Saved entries
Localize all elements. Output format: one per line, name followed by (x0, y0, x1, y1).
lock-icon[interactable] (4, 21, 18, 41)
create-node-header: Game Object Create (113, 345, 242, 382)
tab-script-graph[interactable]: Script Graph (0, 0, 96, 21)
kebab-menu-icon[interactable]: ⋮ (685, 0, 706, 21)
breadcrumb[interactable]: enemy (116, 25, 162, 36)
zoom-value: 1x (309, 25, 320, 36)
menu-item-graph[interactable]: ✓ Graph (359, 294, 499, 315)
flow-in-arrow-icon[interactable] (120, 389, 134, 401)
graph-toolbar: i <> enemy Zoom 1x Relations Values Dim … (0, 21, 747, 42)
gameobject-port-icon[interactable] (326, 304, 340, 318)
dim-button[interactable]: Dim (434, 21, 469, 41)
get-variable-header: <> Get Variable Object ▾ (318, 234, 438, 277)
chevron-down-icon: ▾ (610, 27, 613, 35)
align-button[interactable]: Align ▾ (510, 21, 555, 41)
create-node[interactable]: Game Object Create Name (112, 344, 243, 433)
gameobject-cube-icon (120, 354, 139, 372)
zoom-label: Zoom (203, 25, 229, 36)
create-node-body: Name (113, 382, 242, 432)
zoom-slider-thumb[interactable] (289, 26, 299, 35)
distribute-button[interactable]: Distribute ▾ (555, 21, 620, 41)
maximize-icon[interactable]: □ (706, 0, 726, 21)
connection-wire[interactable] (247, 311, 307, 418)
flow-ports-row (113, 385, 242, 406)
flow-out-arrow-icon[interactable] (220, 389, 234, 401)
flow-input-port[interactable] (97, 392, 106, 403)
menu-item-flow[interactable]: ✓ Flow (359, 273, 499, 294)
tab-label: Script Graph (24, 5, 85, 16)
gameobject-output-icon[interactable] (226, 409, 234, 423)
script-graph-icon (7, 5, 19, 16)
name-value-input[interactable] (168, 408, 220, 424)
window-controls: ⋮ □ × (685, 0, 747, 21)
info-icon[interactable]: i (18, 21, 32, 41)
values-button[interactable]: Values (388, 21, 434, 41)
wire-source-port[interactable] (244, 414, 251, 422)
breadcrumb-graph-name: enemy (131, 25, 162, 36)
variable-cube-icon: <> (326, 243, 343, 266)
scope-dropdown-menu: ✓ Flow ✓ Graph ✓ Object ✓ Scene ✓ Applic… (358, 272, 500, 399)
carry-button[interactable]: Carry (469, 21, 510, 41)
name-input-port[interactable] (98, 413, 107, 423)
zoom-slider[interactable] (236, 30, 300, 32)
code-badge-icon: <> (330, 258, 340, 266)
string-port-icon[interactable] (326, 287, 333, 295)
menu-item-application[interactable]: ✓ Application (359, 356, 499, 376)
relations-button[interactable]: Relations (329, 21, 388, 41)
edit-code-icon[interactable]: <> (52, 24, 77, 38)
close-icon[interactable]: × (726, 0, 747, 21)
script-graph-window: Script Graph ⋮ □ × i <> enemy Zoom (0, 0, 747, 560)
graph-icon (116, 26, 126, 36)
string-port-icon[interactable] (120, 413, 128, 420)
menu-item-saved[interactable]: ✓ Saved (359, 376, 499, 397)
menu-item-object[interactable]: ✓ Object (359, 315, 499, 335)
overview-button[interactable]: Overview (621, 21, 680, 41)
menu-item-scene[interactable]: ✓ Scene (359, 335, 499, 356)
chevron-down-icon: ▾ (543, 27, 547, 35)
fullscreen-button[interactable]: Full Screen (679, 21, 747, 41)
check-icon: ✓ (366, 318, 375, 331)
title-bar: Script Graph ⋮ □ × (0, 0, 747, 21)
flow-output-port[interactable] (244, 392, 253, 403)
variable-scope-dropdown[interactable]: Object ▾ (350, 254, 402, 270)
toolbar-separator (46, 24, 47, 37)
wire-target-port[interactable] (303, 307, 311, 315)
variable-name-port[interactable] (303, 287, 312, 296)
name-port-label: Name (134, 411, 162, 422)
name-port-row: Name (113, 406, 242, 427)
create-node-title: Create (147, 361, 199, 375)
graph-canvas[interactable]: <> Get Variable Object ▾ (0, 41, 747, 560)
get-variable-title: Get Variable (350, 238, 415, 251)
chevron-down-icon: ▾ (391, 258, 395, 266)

- Task -
When a line contains the string "button", copy it from the records.

- Solution to the exercise -
dim-button[interactable]: Dim (434, 21, 469, 41)
align-button[interactable]: Align ▾ (510, 21, 555, 41)
distribute-button[interactable]: Distribute ▾ (555, 21, 620, 41)
values-button[interactable]: Values (388, 21, 434, 41)
carry-button[interactable]: Carry (469, 21, 510, 41)
relations-button[interactable]: Relations (329, 21, 388, 41)
overview-button[interactable]: Overview (621, 21, 680, 41)
fullscreen-button[interactable]: Full Screen (679, 21, 747, 41)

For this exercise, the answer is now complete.